TASK STATEMENT –
Within the lines below, the span from the line with "Cách học thuộc" to the line with "VENDA DE RE60 EM PIÊN", both ends included, is to be reproduced exactly, with pictures omitted.

DATA TO EXAMINE –

————————

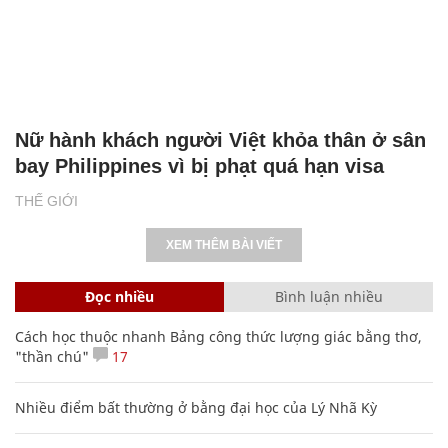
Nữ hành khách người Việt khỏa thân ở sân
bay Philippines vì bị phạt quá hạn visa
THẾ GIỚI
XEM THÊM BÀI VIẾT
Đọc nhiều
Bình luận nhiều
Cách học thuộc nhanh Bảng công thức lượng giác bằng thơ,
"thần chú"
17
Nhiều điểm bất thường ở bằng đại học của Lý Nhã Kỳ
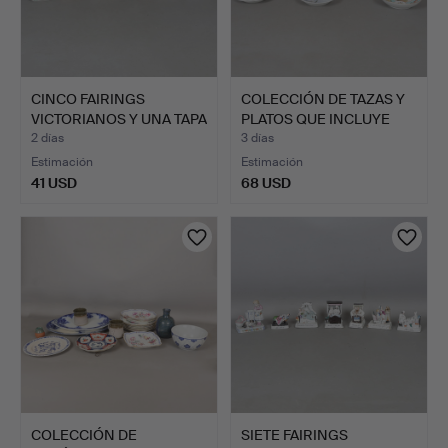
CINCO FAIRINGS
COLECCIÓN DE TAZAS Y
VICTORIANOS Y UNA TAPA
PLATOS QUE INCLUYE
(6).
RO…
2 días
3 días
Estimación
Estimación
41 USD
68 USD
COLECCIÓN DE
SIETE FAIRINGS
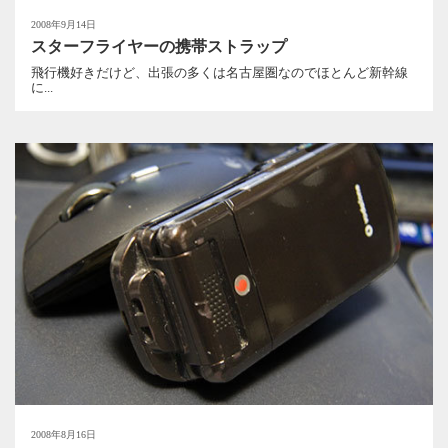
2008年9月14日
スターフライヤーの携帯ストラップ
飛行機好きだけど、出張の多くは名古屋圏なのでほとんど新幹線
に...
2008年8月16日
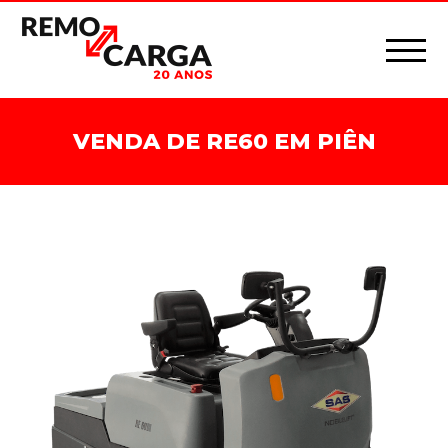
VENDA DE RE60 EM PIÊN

————————

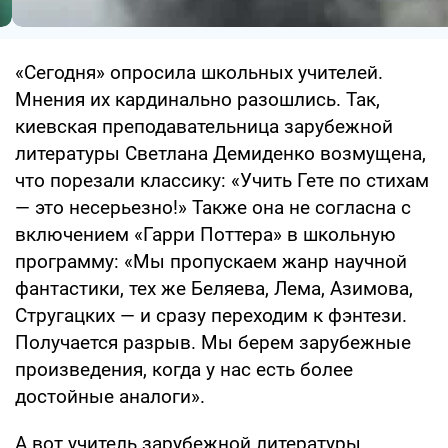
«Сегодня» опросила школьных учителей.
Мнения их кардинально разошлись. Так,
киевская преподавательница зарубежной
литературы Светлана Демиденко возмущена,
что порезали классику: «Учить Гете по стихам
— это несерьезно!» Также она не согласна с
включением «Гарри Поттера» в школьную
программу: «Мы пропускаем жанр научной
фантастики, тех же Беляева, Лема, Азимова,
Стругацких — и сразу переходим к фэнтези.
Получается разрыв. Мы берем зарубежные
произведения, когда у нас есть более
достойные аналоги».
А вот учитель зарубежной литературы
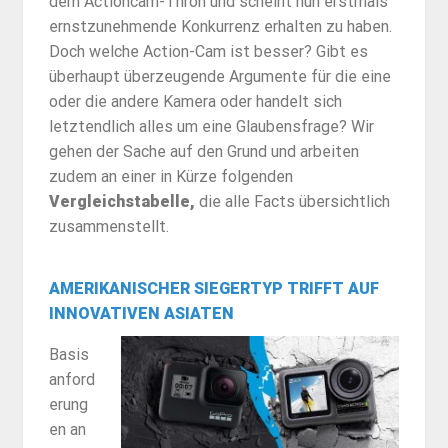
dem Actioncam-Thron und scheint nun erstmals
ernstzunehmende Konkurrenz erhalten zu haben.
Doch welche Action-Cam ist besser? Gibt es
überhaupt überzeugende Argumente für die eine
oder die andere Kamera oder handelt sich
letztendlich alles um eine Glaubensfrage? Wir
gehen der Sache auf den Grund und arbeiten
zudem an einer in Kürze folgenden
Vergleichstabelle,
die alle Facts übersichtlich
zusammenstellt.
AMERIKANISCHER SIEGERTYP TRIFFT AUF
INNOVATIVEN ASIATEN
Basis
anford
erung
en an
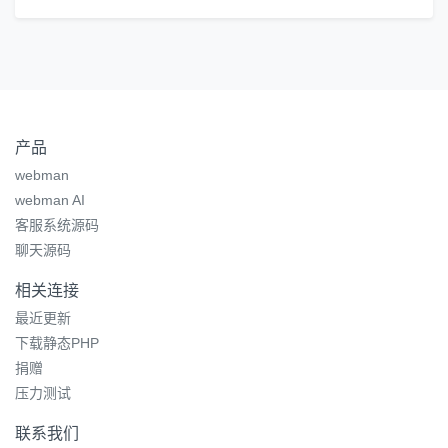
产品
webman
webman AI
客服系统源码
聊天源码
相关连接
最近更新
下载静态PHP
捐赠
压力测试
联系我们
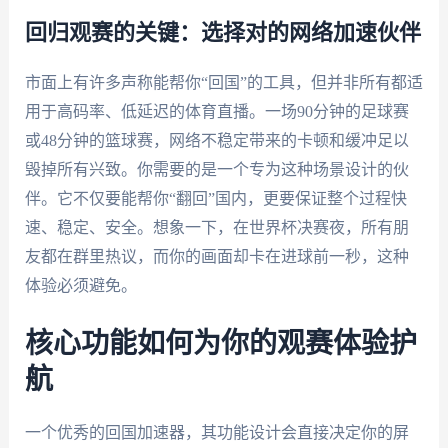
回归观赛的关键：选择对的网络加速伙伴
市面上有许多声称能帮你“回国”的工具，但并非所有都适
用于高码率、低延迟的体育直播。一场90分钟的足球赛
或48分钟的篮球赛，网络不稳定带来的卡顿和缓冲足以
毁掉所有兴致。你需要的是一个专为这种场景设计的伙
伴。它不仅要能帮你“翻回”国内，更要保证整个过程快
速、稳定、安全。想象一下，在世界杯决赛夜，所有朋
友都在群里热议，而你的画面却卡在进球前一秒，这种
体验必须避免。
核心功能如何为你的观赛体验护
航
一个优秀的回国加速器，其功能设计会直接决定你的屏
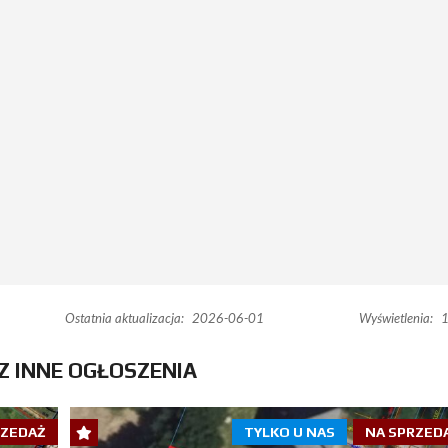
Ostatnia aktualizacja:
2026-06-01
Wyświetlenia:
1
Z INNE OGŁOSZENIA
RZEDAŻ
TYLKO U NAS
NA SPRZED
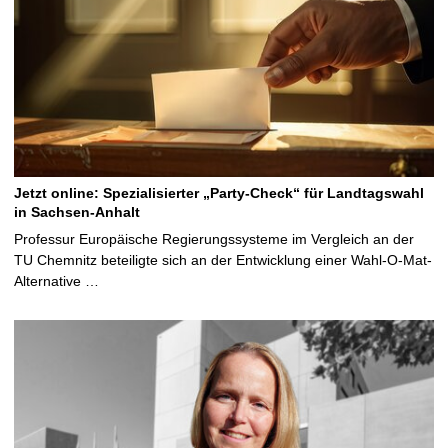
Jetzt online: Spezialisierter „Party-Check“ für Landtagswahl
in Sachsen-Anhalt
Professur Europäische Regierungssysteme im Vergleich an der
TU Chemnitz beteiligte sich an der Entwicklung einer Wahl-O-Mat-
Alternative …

————————

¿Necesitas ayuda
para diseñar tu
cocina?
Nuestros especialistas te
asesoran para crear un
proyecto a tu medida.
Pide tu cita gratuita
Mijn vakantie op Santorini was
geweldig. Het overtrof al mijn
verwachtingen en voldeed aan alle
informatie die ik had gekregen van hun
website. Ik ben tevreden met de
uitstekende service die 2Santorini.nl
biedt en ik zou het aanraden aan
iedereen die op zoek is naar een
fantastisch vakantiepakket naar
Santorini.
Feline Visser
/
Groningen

————————

ANSWER BELOW –
Cách học thuộc nhanh Bảng công thức lượng giác bằng thơ,
"thần chú"
17
Nhiều điểm bất thường ở bằng đại học của Lý Nhã Kỳ
CINCO FAIRINGS
COLECCIÓN DE TAZAS Y
VICTORIANOS Y UNA TAPA
PLATOS QUE INCLUYE
(6).
RO…
2 días
3 días
Estimación
Estimación
41 USD
68 USD
COLECCIÓN DE
SIETE FAIRINGS
2008年9月14日
スターフライヤーの携帯ストラップ
飛行機好きだけど、出張の多くは名古屋圏なのでほとんど新幹線
に...
2008年8月16日
VENDA DE RE60 EM PIÊN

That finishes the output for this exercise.